Saturday, October 28, 2023

Hooked on Literature - Part 4

My students were more than willing to accept the play’s action/narrative until the dénouement. Then they balked. They felt the King of France’s intervention in extremis through the intermediary of his Exempt de Police was completely implausible.


Those who are familiar with the play will recall that just as Orgon and his family are about to be despoiled and Orgon apprehended as an enemy of the state, Louis XIV, acting through his Police Inspector, unmasks Tartuffe as a dangerous criminal, orders him seized and thrown into prison, and restores Orgon’s wealth and honour. I could understand my students’ reaction. In fact, I was expecting it. The conclusion of the play is too good to be true since the king intervenes as a deus ex machina to save the family from a dreadful fate and to punish an obnoxious evil-doer.


But, as I told my students, this is the point Molière wants to make and he makes it with this artificial ending. Through this fairy-tale conclusion, the playwright implies that in real life Virtue and justice would not necessarily have triumphed, and crime would not necessarily have been punished. We have been witnessing a comedy, and so the ending had to be a happy one. If Molière had conceived his play as a serious drama, however, the action could have ended in a very different way. I added that although Molière wanted his audiences to laugh at our human foibles, he also wanted them to think of the dreadful consequences resulting from stupid behaviour. And my students agreed with me that he did succeed brilliantly.  

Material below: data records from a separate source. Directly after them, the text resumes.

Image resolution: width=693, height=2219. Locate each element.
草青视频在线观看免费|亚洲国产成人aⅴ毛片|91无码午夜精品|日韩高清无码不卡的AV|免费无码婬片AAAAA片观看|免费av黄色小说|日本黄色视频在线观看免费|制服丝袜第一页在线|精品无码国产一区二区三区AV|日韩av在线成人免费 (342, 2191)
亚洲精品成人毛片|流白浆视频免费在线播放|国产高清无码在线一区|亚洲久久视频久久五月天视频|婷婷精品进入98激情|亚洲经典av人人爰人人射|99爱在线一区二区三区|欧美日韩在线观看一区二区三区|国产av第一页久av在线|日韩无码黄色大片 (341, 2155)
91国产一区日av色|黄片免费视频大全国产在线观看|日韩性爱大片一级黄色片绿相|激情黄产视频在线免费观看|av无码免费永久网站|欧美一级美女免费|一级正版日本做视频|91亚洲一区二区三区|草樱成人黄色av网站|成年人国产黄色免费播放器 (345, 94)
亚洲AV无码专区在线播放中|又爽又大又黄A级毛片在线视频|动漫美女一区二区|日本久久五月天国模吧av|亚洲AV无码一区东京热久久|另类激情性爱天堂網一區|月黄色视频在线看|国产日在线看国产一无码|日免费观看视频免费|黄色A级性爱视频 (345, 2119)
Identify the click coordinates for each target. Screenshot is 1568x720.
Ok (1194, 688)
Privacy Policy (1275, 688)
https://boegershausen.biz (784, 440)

During the course of our discussions, my students noticed that there were among themselves differences of interpretation of the play as well as of the characters. And they were struck by the fact that their views did not always or necessarily coincide with mine. I told them not to worry about it. Great literature, I assured them, is characterized by its polyvalence of expression. A text like Tartuffe explores a region of the human condition so complex and ambivalent that there cannot be one single, definitive assessment of it. And thank goodness for that, otherwise what would be the point of reading works written several hundred years ago?

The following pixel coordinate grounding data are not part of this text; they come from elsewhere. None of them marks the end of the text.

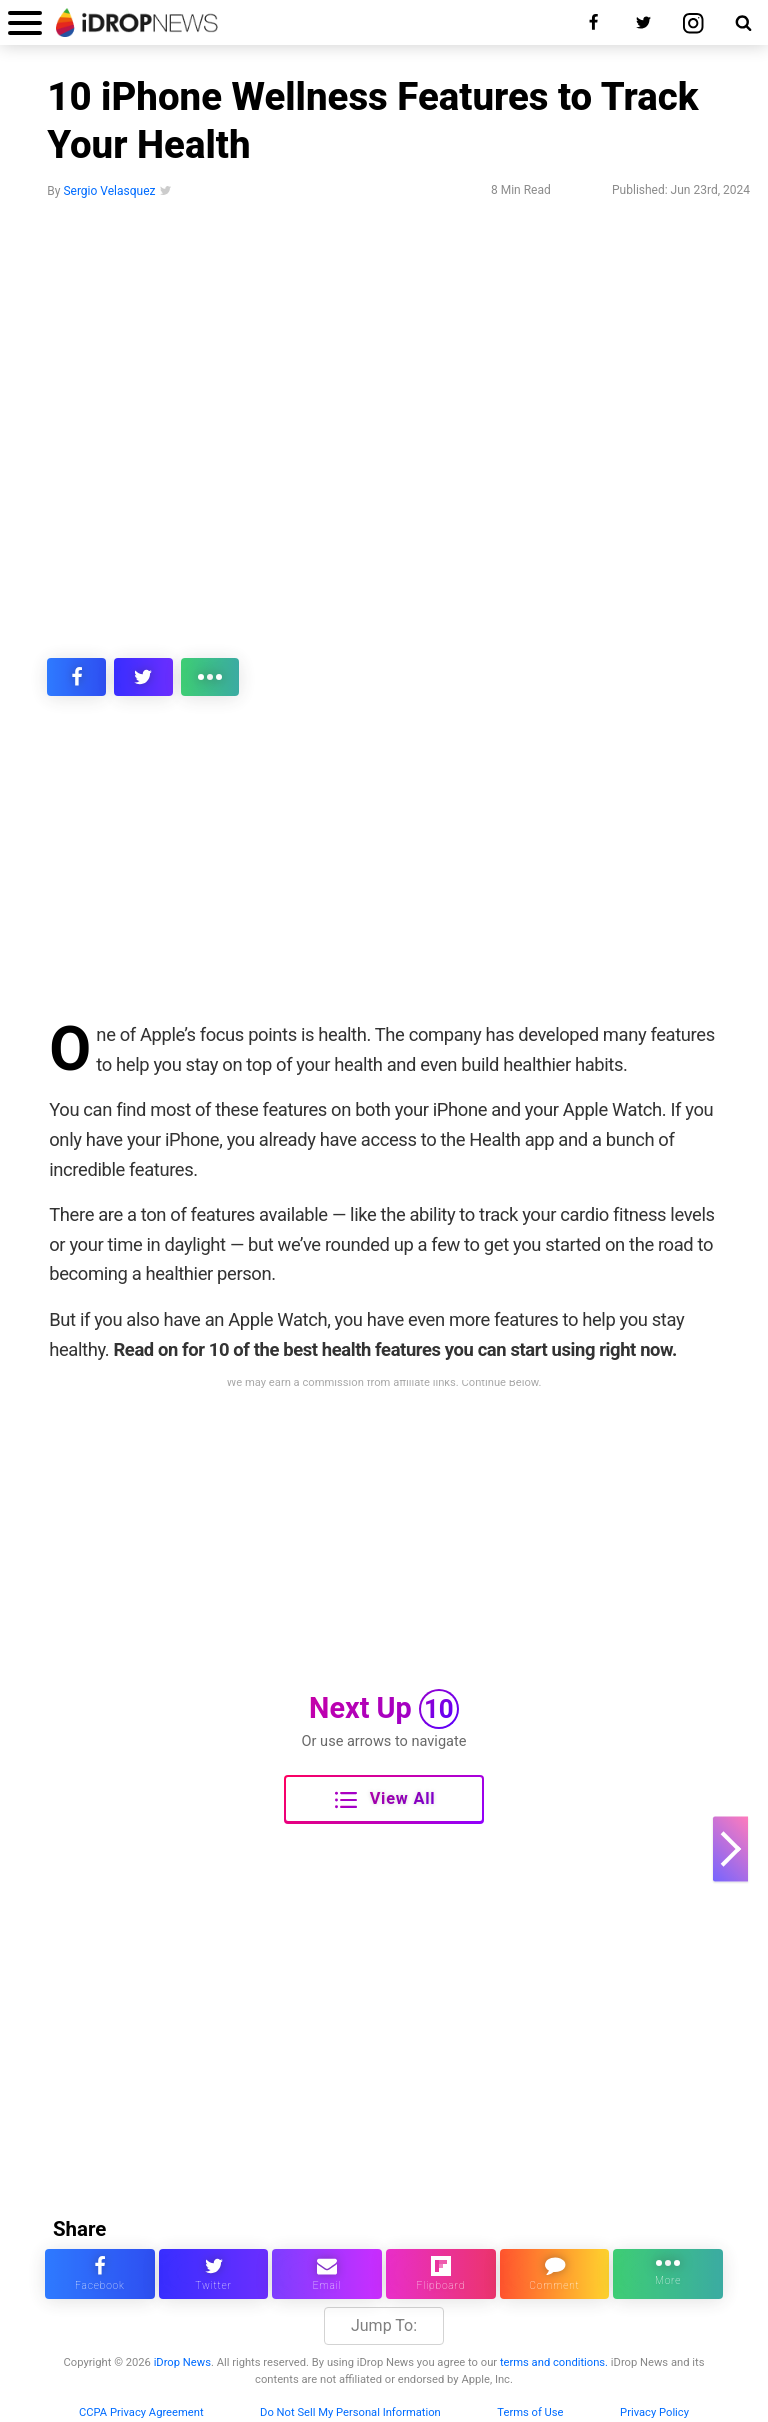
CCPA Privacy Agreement (141, 2412)
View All (385, 1800)
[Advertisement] (384, 872)
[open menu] (25, 22)
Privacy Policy (654, 2412)
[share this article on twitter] (143, 677)
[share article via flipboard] (441, 2274)
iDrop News (182, 2362)
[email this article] (327, 2274)
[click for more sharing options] (210, 677)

It is perfectly legitimate, I told them, to extend a given text provided one does not reach conclusions that contradict it. I then referred to the French director, Roger Planchon’s famous setting of Molière’s play. He imagines Tartuffe and his adulator, Orgon, in a homosexual relationship. Granted, there is nothing in the play that explicitly corroborates this angle. On the other hand, there is absolutely nothing in the text that contradicts it.